Ella le apretó la mano rápidamente.

—Sé lo que quieres decir, y tienes razón. Trabajar con ellas sería maravilloso.

—Entonces, ¿por qué no dices que sí?

—No quiero fallarles —le explicó Maddie—. No sé si en este momento podría prestarle al trabajo toda la atención que requiere.

—Sí, entiendo lo que quieres decir.

—¿De veras?

—Yo creo que le estoy fallando al equipo de béisbol —admitió Ty—. No consigo concentrarme.
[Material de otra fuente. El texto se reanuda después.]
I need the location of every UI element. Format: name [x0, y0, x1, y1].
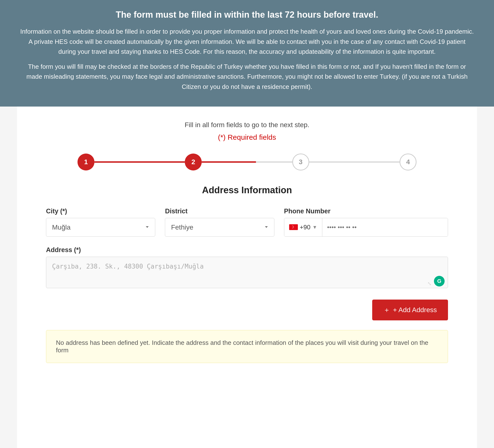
step-3-number: 3 [299, 158, 303, 166]
step-progress: 1 2 3 4 [46, 153, 448, 171]
city-select[interactable]: Muğla [46, 218, 155, 236]
step-1-circle[interactable]: 1 [77, 153, 94, 171]
step-1-number: 1 [84, 158, 88, 166]
main-content: Fill in all form fields to go to the nex… [17, 107, 477, 448]
resize-icon: ⤡ [427, 281, 432, 286]
add-address-button[interactable]: ＋ + Add Address [372, 299, 448, 320]
header-paragraph2: The form you will fill may be checked at… [19, 62, 475, 92]
phone-number-input[interactable] [322, 218, 448, 236]
add-address-row: ＋ + Add Address [46, 299, 448, 320]
phone-input-wrapper: +90 ▼ [284, 218, 448, 236]
step-line-1-2 [94, 161, 185, 163]
district-label: District [165, 208, 274, 215]
district-group: District Fethiye [165, 208, 274, 236]
content-spacer [46, 377, 448, 426]
instruction-text: Fill in all form fields to go to the nex… [46, 121, 448, 129]
step-4-number: 4 [406, 158, 410, 166]
address-label: Address (*) [46, 246, 448, 254]
step-2-circle[interactable]: 2 [185, 153, 202, 171]
step-line-2-3 [202, 161, 292, 163]
step-wrapper: 1 2 3 4 [77, 153, 417, 171]
step-line-3-4 [309, 161, 400, 163]
district-select[interactable]: Fethiye [165, 218, 274, 236]
phone-prefix[interactable]: +90 ▼ [284, 218, 322, 236]
address-row-1: City (*) Muğla District Fethiye Phone Nu… [46, 208, 448, 236]
city-label: City (*) [46, 208, 155, 215]
plus-icon: ＋ [383, 305, 390, 315]
header-paragraph1: Information on the website should be fil… [19, 27, 475, 57]
phone-group: Phone Number +90 ▼ [284, 208, 448, 236]
turkey-flag-icon [289, 224, 298, 230]
required-fields-label: (*) Required fields [46, 133, 448, 141]
add-address-label: + Add Address [393, 306, 437, 314]
phone-country-code: +90 [300, 224, 310, 231]
grammarly-icon: G [434, 276, 445, 286]
step-2-number: 2 [192, 158, 196, 166]
phone-label: Phone Number [284, 208, 448, 215]
step-3-circle[interactable]: 3 [292, 153, 309, 171]
address-group: Address (*) Çarşıba, 238. Sk., 48300 Çar… [46, 246, 448, 290]
header-title: The form must be filled in within the la… [19, 10, 475, 20]
address-textarea[interactable]: Çarşıba, 238. Sk., 48300 Çarşıbaşı/Muğla [46, 257, 448, 288]
address-row-2: Address (*) Çarşıba, 238. Sk., 48300 Çar… [46, 246, 448, 290]
section-title: Address Information [46, 185, 448, 195]
city-group: City (*) Muğla [46, 208, 155, 236]
address-field-container: Çarşıba, 238. Sk., 48300 Çarşıbaşı/Muğla… [46, 257, 448, 290]
no-address-notice: No address has been defined yet. Indicat… [46, 330, 448, 363]
header-banner: The form must be filled in within the la… [0, 0, 494, 107]
step-4-circle[interactable]: 4 [400, 153, 417, 171]
no-address-text: No address has been defined yet. Indicat… [56, 339, 428, 354]
dropdown-arrow-icon: ▼ [312, 224, 317, 230]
El entrenador me ha dicho que si no consigo centrarme, me sacará de la rotación.

—¿Y puede hacer eso? —le preguntó ella con indignación.

Tyler se encogió de hombros.

—Él es el entrenador. Está en su mano.

—Pero no será entrenador durante mucho tiempo si el equipo empieza a perder —dijo ella, enfadada en nombre de su hijo—. ¿Quieres que hable con él? No es justo que te presione tanto ahora. Estoy segura de que, si supiera lo que está pasando, no te exigiría tanto en este momento.

Tyler se quedó horrorizado.

—De ninguna manera, mamá. Él tiene razón. Si juego de pena, no tengo por qué estar en el campo. Supongo que tendré que esforzarme más.

—Podrías llamar a tu padre —le sugirió ella—. Antes siempre te ayudaba.